Marx to Engels. London. November 2, 1867.
I used to think the separation of Ireland from England impossible. I now think it inevitable, although after the separation there may come federation. The way the English are going on is shown by the agricultural statistics for this year, published a few days ago. Then too the form of the evictions. The Irish Viceroy, Lord Abicorn (this is roughly the name) has “cleared” his estate of thousands within recent weeks by forcible executions. Among the evicted are well-to-do farmers whose improvements and capital investments are confiscated in this fashion! There is no other European country in which foreign rule takes this direct form of native expropriation. The Russians only confiscate for political reasons; the Prussians in West Prussia buy out.
Marx to Engels. London, November 30, 1867.
What the English do not yet know is that since 1846 the economic content and therefore also the political aim of English domination in Ireland have entered into an entirely new phase, and that, precisely because of this, Fenianism is characterised by a socialistic tendency (in a negative sense, directed against the appropriation of the soil) and by the fact that it is a lower orders movement. What can be more ridiculous than to confuse the barbarities of Elizabeth or Cromwell,–who wanted to supplant the Irish by English colonists (in the Roman sense),–with the present system, which wants to supplant them by sheep, oxen and pigs! The system of 1801-46, with its rackrents and middlemen, collapsed in 1846. (During this period evictions were exceptional, occurring mainly in Leinster where the land is specially good for cattle raising.) The repeal of the Corn Laws, partly the result of or at any rate hastened by the Irish famine, deprived Ireland of its monopoly of England’s corn supply in normal times. Wool and meat became the slogan, hence conversion of tillage into pasture. Hence from then onwards systematic consolidation of farms. The Encumbered Estates Act,1 which turned a mass of previously enriched middlemen into landlords, hastened the process. The clearing of the estate of Ireland! is now the one idea of English rule in Ireland. The stupid English government in London itself knows nothing, of course, of this immense change since 1846. But the Irish know it. From Meagher’s Proclamation (1848) down to the election manifesto of Hennessy (Tory and Urquhartite) (1866), the Irish have expressed their consciousness of it in the clearest and most forcible manner.

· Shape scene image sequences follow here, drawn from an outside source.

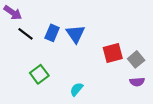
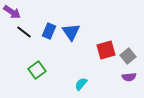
cyan semicircle: (76, 89) -> (81, 84), moved

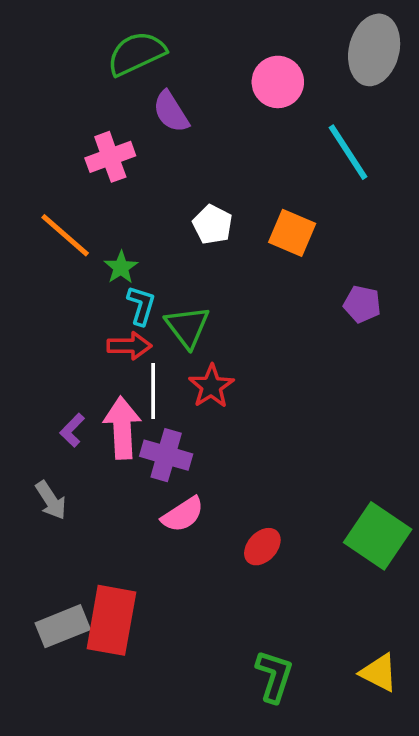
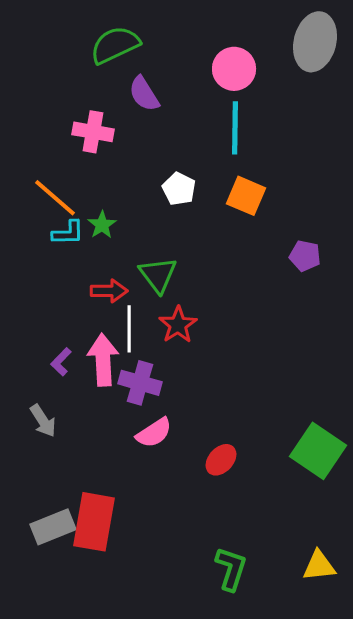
cyan line: (348, 152) -> (235, 128), moved, turned 34
pink cross: (110, 157) -> (93, 132), turned 30
cyan L-shape: (141, 305) -> (68, 233), moved, turned 72
yellow triangle: (379, 673) -> (319, 566), turned -33

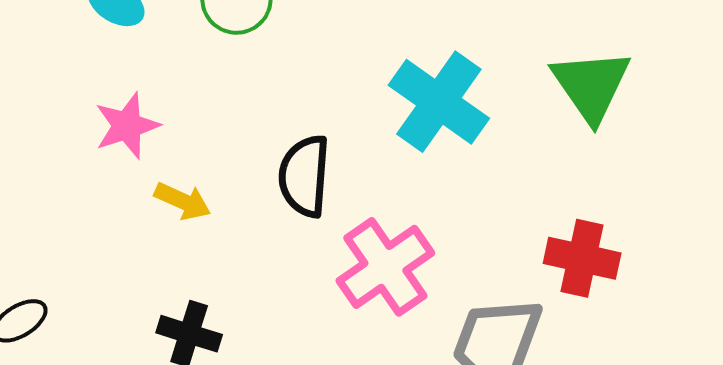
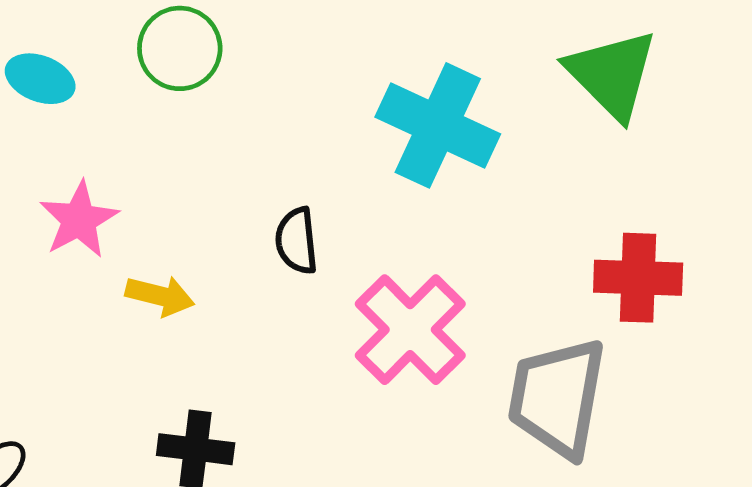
black semicircle: (304, 176) -> (297, 241), size x0.7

The next question is, what shall we advise the English workers? In my opinion they must make the repeal of the Union (in short the affair of 1783, only democratised and adapted to the conditions of the time) into an article of their pronunziamento. This is the only legal and therefore only possible form of Irish emancipation which can be admitted in the programme of an English party. Experience must show later whether a purely personal union can continue to subsist between the two countries. I half think it can if it takes place in time.
What the Irish need is:
(1) Self-government and independence from England.

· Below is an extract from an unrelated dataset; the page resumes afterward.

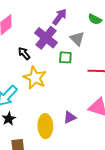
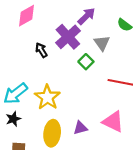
green square: (65, 57) -> (86, 62), turned 32
yellow star: (35, 78) -> (47, 97), moved

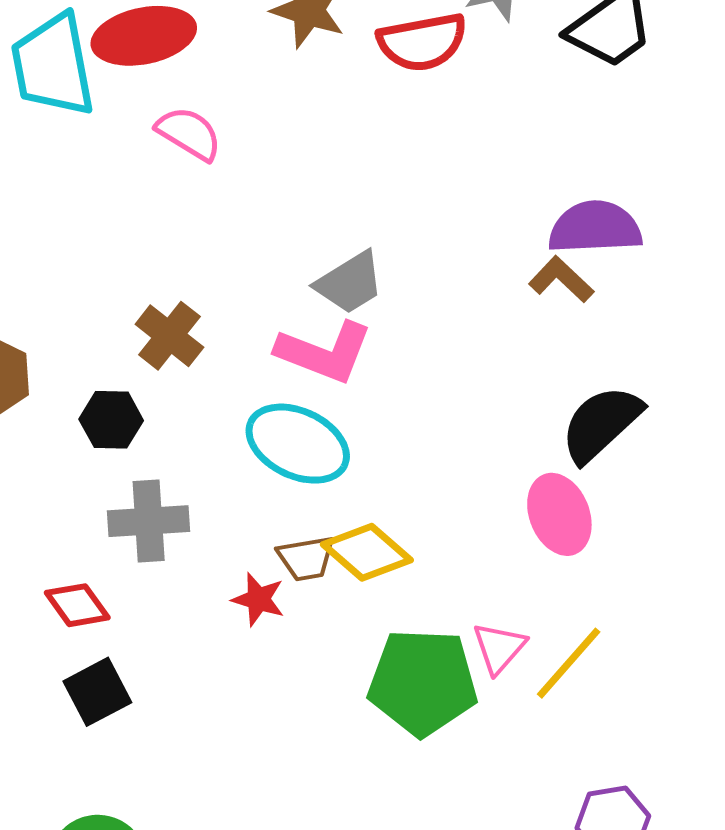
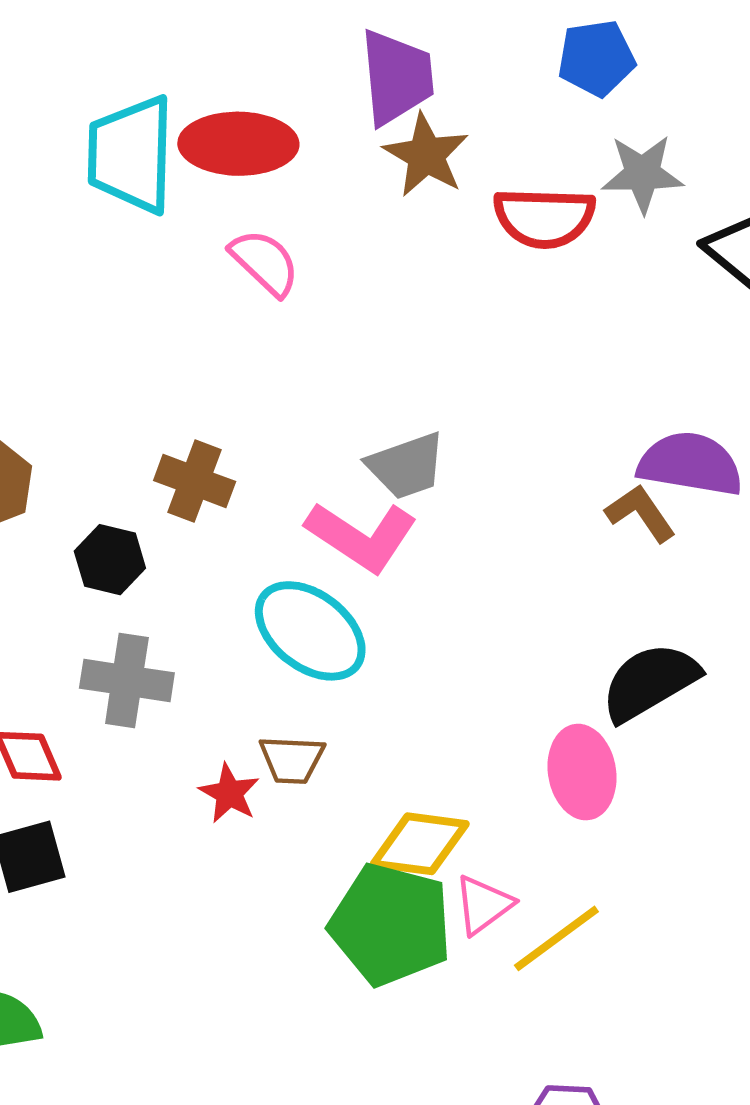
brown cross: (169, 336) -> (195, 481), turned -30
yellow diamond: (367, 552) -> (420, 844), moved, turned -46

(2) An agrarian revolution. With the best will in the world. the English cannot accomplish this for them, but they can give them the legal means of accomplishing it for themselves.
(3) Protective tariffs against England. Between 1783 and 1801 every branch of Irish industry began to flourish. The Union, which overthrew the protective tariffs established by the Irish Parliament, destroyed all industrial life in Ireland. The little bit of linen industry is in no way a substitute. The Union of 1801 had just the same effect on Irish industry as the measures for the suppression of the Irish woollen industry, etc., taken by the English Parliament under Anne, George II, etc. Once the Irish are independent, necessity will turn them into protectionists, as it did Canada, Australia, etc. Before I bring my views before the General Council (next Tuesday, this time fortunately without the presence of reporters), I should be glad if you would send me a few lines with your opinion.

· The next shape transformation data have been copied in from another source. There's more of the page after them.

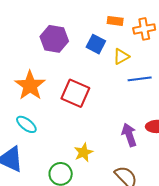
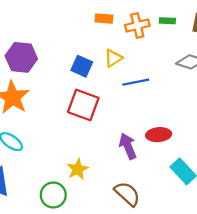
purple hexagon: (54, 39) -> (21, 57), moved
blue square: (96, 44) -> (82, 66), moved
red square: (75, 93) -> (83, 105), moved

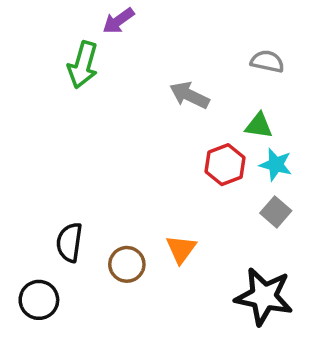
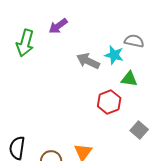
purple arrow: (118, 21) -> (58, 26), moved
cyan star: (276, 165) -> (114, 55), moved

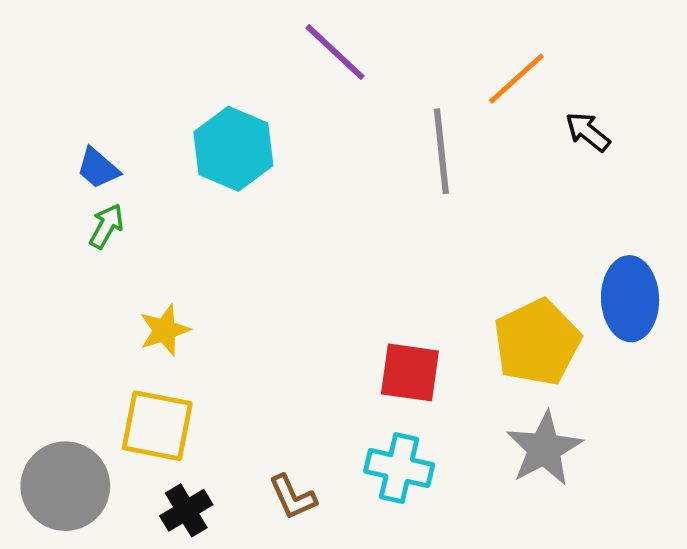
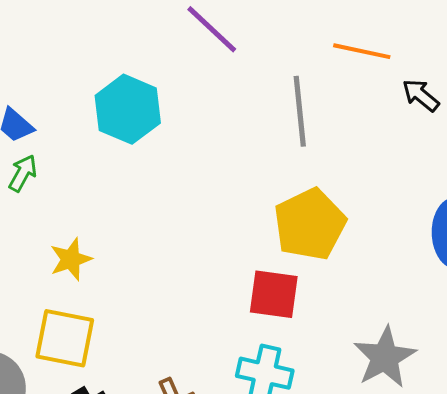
orange line: (516, 79) -> (362, 51), turned 54
yellow pentagon: (537, 342) -> (310, 224), moved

Marx to Engels. London, October 10, 1868.
When you were here last you saw the Blue Book on the land situation in Ireland 1844-45. By accident I have found in a small second-hand shop the Report and Evidence on Irish Tenant Right, 1867 (House of Lords). This was a real find. While Messrs. the Economists treat the question whether ground rent is payment for natural differences in the land, or merely interest on the capital invested in the land, as a pure conflict of dogmas, we have here an actual life and death struggle between farmer and landlord on the question of how far the rent should also include, in addition to payment for the difference in the land, interest on the capital invested in it–not by the landlord but by the tenant. It is only by substituting for conflicting dogmas the conflicting facts and real contradictions which form their hidden background that we can transform political economy into a positive science.
Engels to Marx, Manchester, October 24, 1869.
Irish history shows one how disastrous it is for a nation when it has subjugated another nation. All the abominations of the English have their origin in the Irish Pale. I have still to work through the Cromwellian period, but this much seems certain to me, that things would have taken another turn in England but for the necessity for military rule in Ireland land the creation of a new aristocracy there.
Marx to Engels London, November 18, 1869.
Last Tuesday I opened the discussion on Point No. 1, the attitude of the British Ministry to the Irish Amnesty question. Made a speech of about three-quarters of an hour, much cheered, and then proposed the following resolutions on Point No. 1:
Resolved:
that in his reply to the Irish demands for the release of the imprisoned Irish patriots–a reply contained in his letter to Mr. O’Shea, etc., etc.–Mr. Gladstone deliberately insults the Irish nation;
that he clogs political amnesty with conditions alike degrading to the victims of misgovernment and the people they belong to;
that having, in the teeth of his responsible position, publicly and enthusiastically cheered on the American slaveholders’ rebellion, he now steps in to preach to the Irish people the doctrine of passive obedience;
that his whole proceedings with reference to the Irish Amnesty question are the true and genuine offspring of that “policy of conquest,” by the fiery denunciation of which Mr. Gladstone ousted his Tory rivals from office;
that the General Council of the “International Workingmen’s Association” express their admiration of the spirited, firm and high-souled manner in which the Irish people carry on their Amnesty movement;
that these resolutions be communicated to all branches of, and workingmen’s bodies connected with, the “International Workingmen’s Association” in Europe and America.
Engels to Marx. Manchester, November 29, 1869.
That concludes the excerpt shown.